Did UC suddenly become very unpopular?

It just so happens that on the computer where we executed this program, 2147483647 is the largest value that can be stored in an int-typed variable. Therefore, attempting to store a number bigger than that (which we create with the compound assignment operator [e.g., +=]) in the variable results in overflow and the value overflows. You can try this program live at Godbolt.

While that overflow-wraps-around behavior seems rational and stable, it actually is not! In the C++ language, if we are ever to introduce in our programs overflow when working with a value whose type holds numbers than can be positive or negative, we are subject to the laws of undefined behavior. Undefined behavior is a type of program behavior that does not have to follow any rigorous specification. In other words, if we have undefined behavior in our program, it is allowed to do anything!

Note: If we are operating with unsigned numbers (a special type of integer), the wraparound behavior appears again. In that case, however, the behavior is perfectly acceptable and well defined by the standard. Be careful!

Overflow can happen in the opposite direction, too!
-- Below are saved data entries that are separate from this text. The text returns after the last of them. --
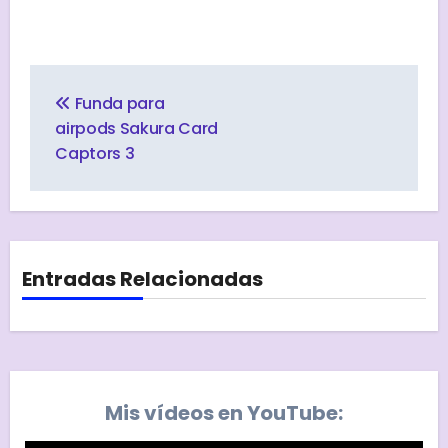
Navegación
de
Funda para
entradas
airpods Sakura Card
Captors 3
Entradas Relacionadas
Mis vídeos en YouTube: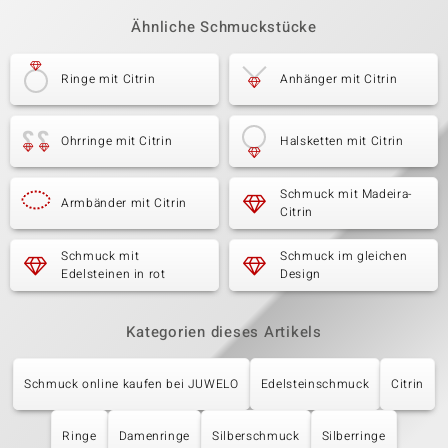
Ähnliche Schmuckstücke
Ringe mit Citrin
Anhänger mit Citrin
Ohrringe mit Citrin
Halsketten mit Citrin
Schmuck mit Madeira-
Armbänder mit Citrin
Citrin
Schmuck mit
Schmuck im gleichen
Edelsteinen in rot
Design
Kategorien dieses Artikels
Schmuck online kaufen bei JUWELO
Edelsteinschmuck
Citrin
Ringe
Damenringe
Silberschmuck
Silberringe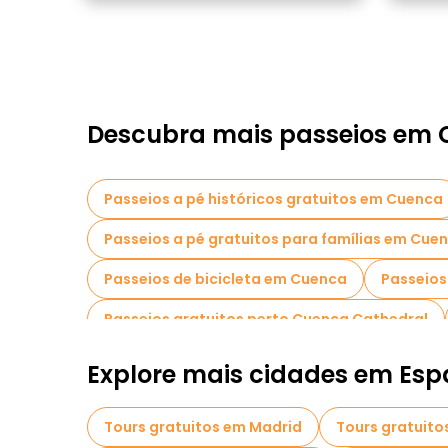
Descubra mais passeios em
Passeios a pé históricos gratuitos em Cuenca
Passeios a pé gratuitos para famílias em Cue
Passeios de bicicleta em Cuenca
Passeio
Passeios gratuitos perto Cuenca Cathedral
Explore mais cidades em Es
Tours gratuitos em Madrid
Tours gratuito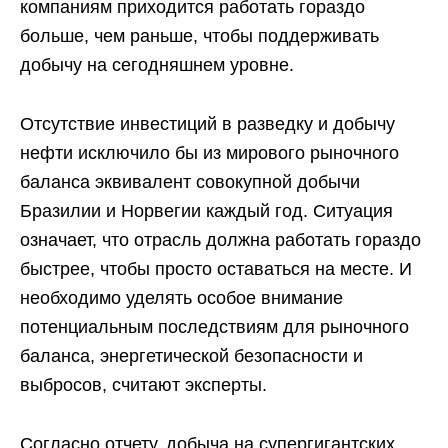
компаниям приходится работать гораздо
больше, чем раньше, чтобы поддерживать
добычу на сегодняшнем уровне.
Отсутствие инвестиций в разведку и добычу
нефти исключило бы из мирового рыночного
баланса эквивалент совокупной добычи
Бразилии и Норвегии каждый год. Ситуация
означает, что отрасль должна работать гораздо
быстрее, чтобы просто оставаться на месте. И
необходимо уделять особое внимание
потенциальным последствиям для рыночного
баланса, энергетической безопасности и
выбросов, считают эксперты.
Согласно отчету, добыча на супергигантских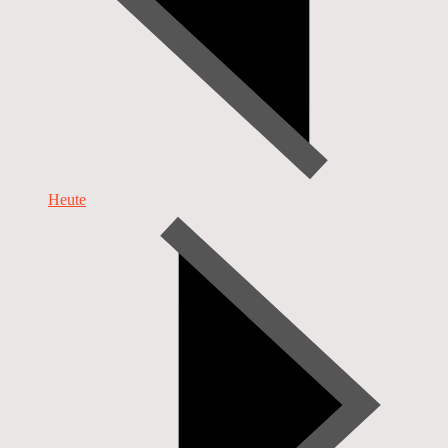
Heute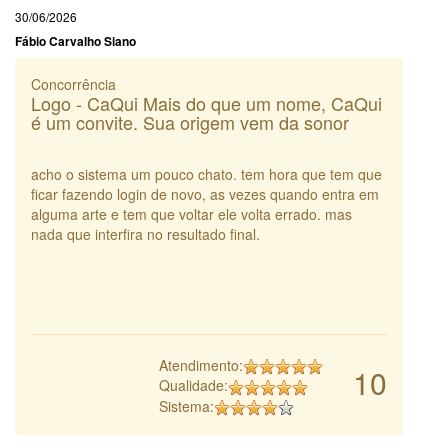
30/06/2026
Fábio Carvalho Siano
Concorrência
Logo - CaQui Mais do que um nome, CaQui
é um convite. Sua origem vem da sonor
acho o sistema um pouco chato. tem hora que tem que
ficar fazendo login de novo, as vezes quando entra em
alguma arte e tem que voltar ele volta errado. mas
nada que interfira no resultado final.
Atendimento:
10
Qualidade:
Sistema: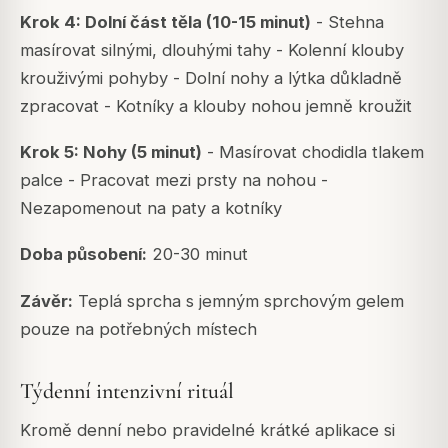
Krok 4: Dolní část těla (10-15 minut)
- Stehna
masírovat silnými, dlouhými tahy - Kolenní klouby
krouživými pohyby - Dolní nohy a lýtka důkladně
zpracovat - Kotníky a klouby nohou jemně kroužit
Krok 5: Nohy (5 minut)
- Masírovat chodidla tlakem
palce - Pracovat mezi prsty na nohou -
Nezapomenout na paty a kotníky
Doba působení:
20-30 minut
Závěr:
Teplá sprcha s jemným sprchovým gelem
pouze na potřebných místech
Týdenní intenzivní rituál
Kromě denní nebo pravidelné krátké aplikace si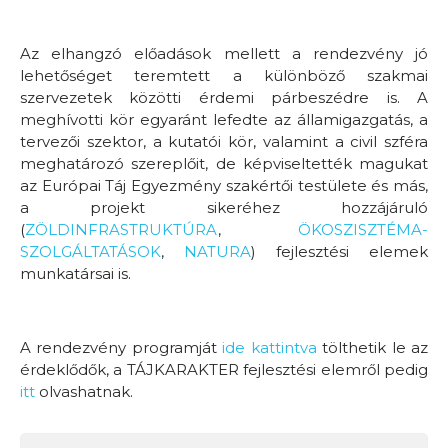
Az elhangzó előadások mellett a rendezvény jó
lehetőséget teremtett a különböző szakmai
szervezetek közötti érdemi párbeszédre is. A
meghívotti kör egyaránt lefedte az államigazgatás, a
tervezői szektor, a kutatói kör, valamint a civil szféra
meghatározó szereplőit, de képviseltették magukat
az Európai Táj Egyezmény szakértői testülete és más,
a projekt sikeréhez hozzájáruló
(
ZÖLDINFRASTRUKTÚRA
,
ÖKOSZISZTÉMA-
SZOLGÁLTATÁSOK
,
NATURA
) fejlesztési elemek
munkatársai is.
A rendezvény programját
ide kattintva
tölthetik le az
érdeklődők, a TÁJKARAKTER fejlesztési elemről pedig
itt
olvashatnak.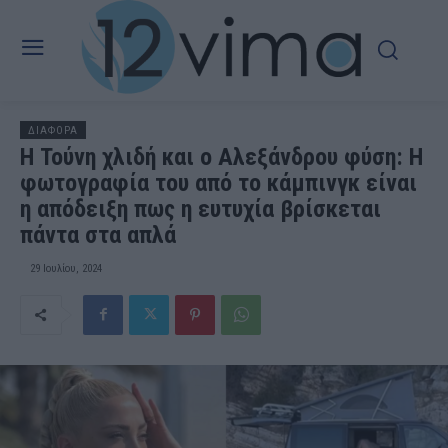
ΔΙΑΦΟΡΑ
Η Τούνη χλιδή και ο Αλεξάνδρου φύση: Η
φωτογραφία του από το κάμπινγκ είναι
η απόδειξη πως η ευτυχία βρίσκεται
πάντα στα απλά
29 Ιουλίου, 2024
What is the output of this program?

#include <iostream>

int main() {
  int bearcat_fans{-2147483648};
  std::cout << "bearcat_fans: " << bearcat_fans << "\n";
  bearcat_fans -= 1;
  std::cout << "bearcat_fans: " << bearcat_fans << "\n";
  return 0;
}

I'm starting to expect odd things to happen:

bearcat_fans: -2147483648
bearcat_fans: 2147483647

You can try this program live at Godbolt.

These type of "anomalies" are hard to detect and end up being the root cause of many, many security vulnerabilities and hard-to-spot bugs, many of which have very expensive consequences1. Be sure to always be on the lookout for what might happen if your program has to deal with data that stretch the limits of what your variable's types are designed to hold!

Footnotes

  1. Overflow and underflow errors can also result in hilarious, absurd outcomes.